What variety is the peach tree? Is it a standard, semi-dwarft, or dwarf, or genetic dwarf peach tree? Is it one bought locally, or mail order. Otherwise is it a peach developed for your area, versus one from the north that expects a proper cold winter? I know there are "Georgia Peaches" but I don't know what part of Georgia, or what the winter weather is like in Georgia, how cold it gets there versus where you are in Florida.
Generally, there are many regional differences and you say your soil is "sort of sandy" .. that mean that it's almost all sand? How close is the tree to salt water?

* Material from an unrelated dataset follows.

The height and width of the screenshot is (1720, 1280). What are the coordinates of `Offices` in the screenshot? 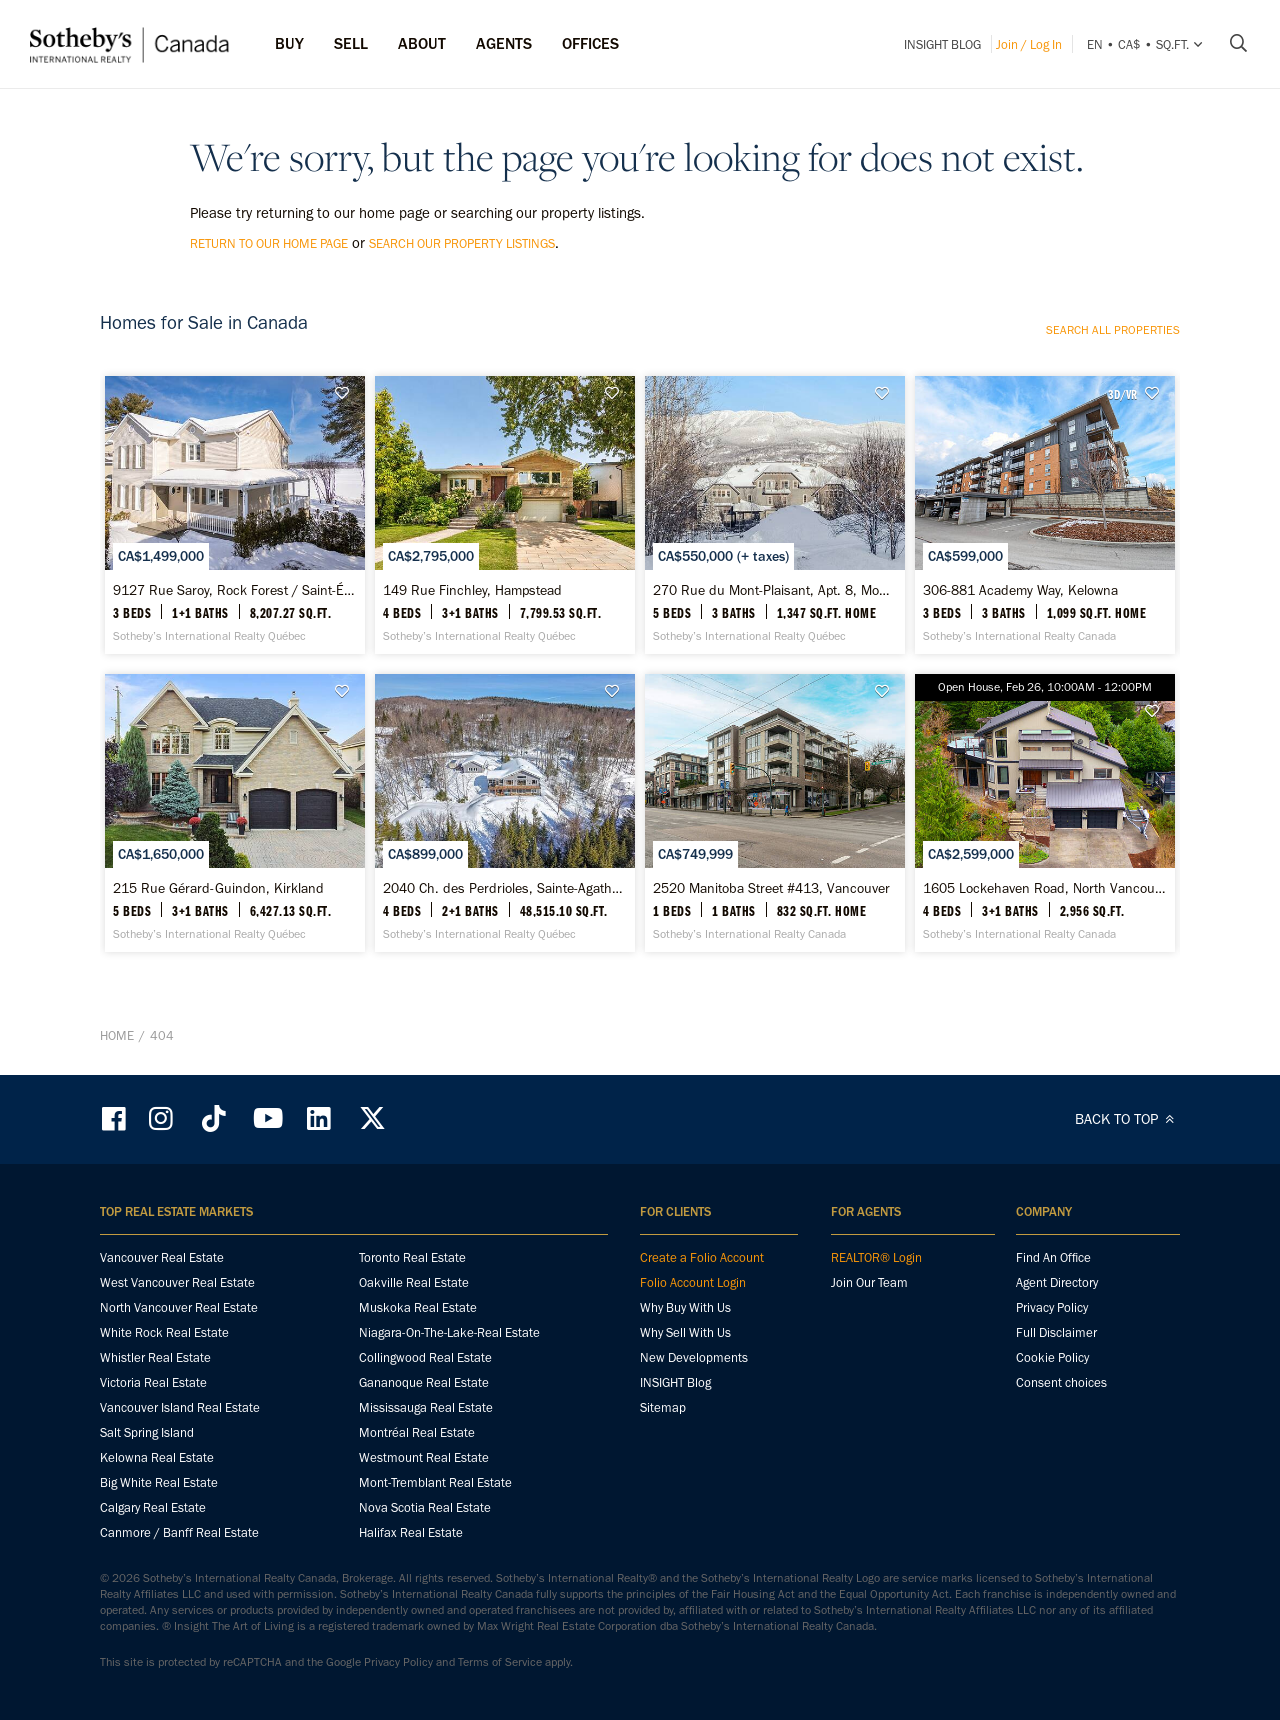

There are many variables, and it's kind of hard to give any solid suggestions without information. Does the ground remain moist or dry out a lot? I have a volunteer peach in my front yard that I couldn't get to or it would have been gone, it kind of stayed small for a couple years, and then a friend dug a trench to get water over to it, it greened right up and started growing taller and wider, and set more and larger fruit! So, while the trees don't like wet feet, they like adequate water to live and grow well and set a crop.
Also, although most peaches are self fruitful, meaning they can pollinate themselves, there may be some which need another peach or at least a nectarine to cross pollinate with.
The suggestions of compost over the ground out to the drip line or a bit further out an inch or two deep. Compost, not manure.